Vielfältiges Leben im Weinberg
Autor: Elisabeth Assmann
Hammelburg, Dienstag, 22. August 2017
Eine Exkursion mit dem Bund Naturschutz führte Interessierte in die Weinberge. Dort informierte Biologe Joachim Raftopoulo über Pflanzen und Insekten.
Rund 25 Wissbegierige machten sich mit dem Biologen und Geobotaniker Joachim Raftopoulo auf den Weg in die Weinberge im Ofenthal. Hier finden sich noch traditionelle Weinbergsmauern, die einen wichtigen Lebensraum für viele Tier- und Pflanzenarten bieten. Zwischen den Weinbergen befinden sich auch aufgelassene Feldstücke, die mit Hecken überwuchert sind. Anschaulich zeigt sich hier die Kraft der Natur, sich Kulturlandschaften wieder zurückzuerobern.

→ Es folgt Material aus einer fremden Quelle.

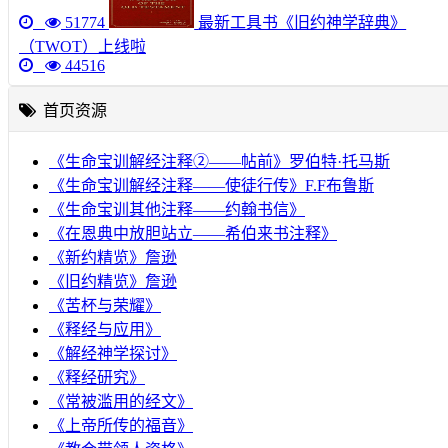
51774
最新工具书《旧约神学辞典》
（TWOT）上线啦
44516
首页资源
《生命宝训解经注释②——帖前》罗伯特·托马斯
《生命宝训解经注释——使徒行传》F.F布鲁斯
《生命宝训其他注释——约翰书信》
《在恩典中放胆站立——希伯来书注释》
《新约精览》詹逊
《旧约精览》詹逊
《苦杯与荣耀》
《释经与应用》
《解经神学探讨》
《释经研究》
《常被滥用的经文》
《上帝所传的福音》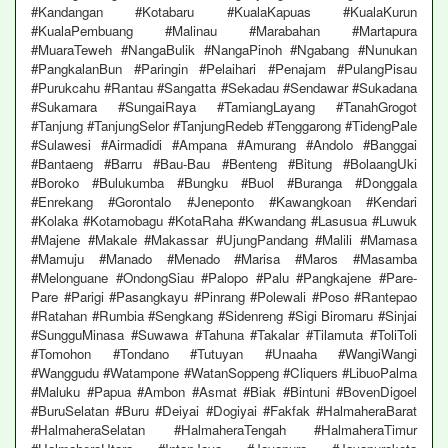
#Kandangan #Kotabaru #KualaKapuas #KualaKurun
#KualaPembuang #Malinau #Marabahan #Martapura
#MuaraTeweh #NangaBulik #NangaPinoh #Ngabang #Nunukan
#PangkalanBun #Paringin #Pelaihari #Penajam #PulangPisau
#Purukcahu #Rantau #Sangatta #Sekadau #Sendawar #Sukadana
#Sukamara #SungaiRaya #TamiangLayang #TanahGrogot
#Tanjung #TanjungSelor #TanjungRedeb #Tenggarong #TidengPale
#Sulawesi #Airmadidi #Ampana #Amurang #Andolo #Banggai
#Bantaeng #Barru #Bau-Bau #Benteng #Bitung #BolaangUki
#Boroko #Bulukumba #Bungku #Buol #Buranga #Donggala
#Enrekang #Gorontalo #Jeneponto #Kawangkoan #Kendari
#Kolaka #Kotamobagu #KotaRaha #Kwandang #Lasusua #Luwuk
#Majene #Makale #Makassar #UjungPandang #Malili #Mamasa
#Mamuju #Manado #Menado #Marisa #Maros #Masamba
#Melonguane #OndongSiau #Palopo #Palu #Pangkajene #Pare-
Pare #Parigi #Pasangkayu #Pinrang #Polewali #Poso #Rantepao
#Ratahan #Rumbia #Sengkang #Sidenreng #Sigi Biromaru #Sinjai
#SungguMinasa #Suwawa #Tahuna #Takalar #Tilamuta #ToliToli
#Tomohon #Tondano #Tutuyan #Unaaha #WangiWangi
#Wanggudu #Watampone #WatanSoppeng #Cliquers #LibuoPalma
#Maluku #Papua #Ambon #Asmat #Biak #Bintuni #BovenDigoel
#BuruSelatan #Buru #Deiyai #Dogiyai #Fakfak #HalmaheraBarat
#HalmaheraSelatan #HalmaheraTengah #HalmaheraTimur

Raftopoulo kam immer wieder auf dieses Thema zurück: Inwieweit es Sinn macht, Neophyten (neu eingeführte Pflanzen, wie etwa die Asiatische Zackenschote) zu bekämpfen. Die Definition, dass alles, was nach 1492 nach Europa kam, Neophyten sind und nicht in unsere Landschaft gehört, sei nicht so einfach. Zum Beispiel ist die Rosskastanie einheimisch, wurde durch die Eiszeit zurückgedrängt und hat sich danach wieder ausgebreitet. Vermeintlich einheimische Arten, wie etwa die Weiße Taubnessel oder Spitzwegerich, sind erst später zu uns gekommen.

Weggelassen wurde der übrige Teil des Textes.